Josh Hammann, SAB Director of Agricultural Development, explained that the R&D facility would test new practices, including the impact of eliminating the use of pesticides in one field and comparing the results with another field sprayed with pesticides, which would be too financially risky for a commercial farmer to try.
The centre will also conduct trials for input efficiency, irrigation, management, growth regulators and crop protectants to build a knowledge base for new and existing emerging and commercial farmers.
The R&D facility is part of a R610-million 5-year investment in Agriculture, which is part of the R1-billion public interest commitments SAB made to the South African government at the time of its 2016 merger with AB InBev.

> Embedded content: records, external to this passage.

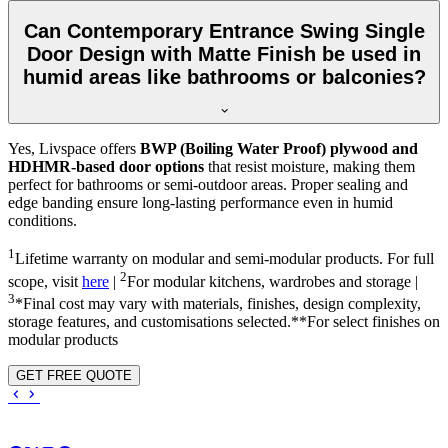
Can Contemporary Entrance Swing Single
Door Design with Matte Finish be used in
humid areas like bathrooms or balconies?
Yes, Livspace offers
BWP (Boiling Water Proof) plywood and
HDHMR-based door options
that resist moisture, making them
perfect for bathrooms or semi-outdoor areas. Proper sealing and
edge banding ensure long-lasting performance even in humid
conditions.
1
Lifetime warranty on modular and semi-modular products. For full
2
scope, visit
here
|
For modular kitchens, wardrobes and storage |
3
*Final cost may vary with materials, finishes, design complexity,
storage features, and customisations selected.**For select finishes on
modular products
GET FREE QUOTE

It is expected that SAB will exceed its initial target and commitment to reach 800 farmers in total by 2021 with the figure already close to 700 currently reached. By the end of last year, the emerging farmers programme was ahead of schedule, with 684 farmers reached – 44% of them women and 15% youth.
In addition, SAB has set itself a target to fully localise barley production by achieving a harvest of 425 000 tonnes by 2021, and to become a net exporter of hops.
Through agricultural support services company FarmSol, which was set up by SAB specifically for the task, SAB supports emerging farmers with zero-interest bearing loans and helps with procurement, mechanisation, advice and hedging of crops, while also entering into guaranteed offtake agreements which ensure a reliable income and sustainability of the farm.
“This closing of the loop – from financial assistance to purchasing the crops – as well as free support services, sets the SAB emerging farmers programme apart,” says Hammann.
SAB also co-operates closely with the Agricultural Research Council, and is currently working on an early warning system to detect outbreaks of Fall Army Worm, a pest that invaded the country three years ago and affects all crops.
“Despite the drop-in commodity prices and difficult conditions last year, the majority of emerging farmers in our programme are already profitable, and our Farmer of the Year award went to a black woman farmer for the first time,” said Hamman.
By processing all its maize and barley requirements in South Africa, SAB also supports the government’s drive to increase agri-processing in the country, along with its commitments to agricultural development.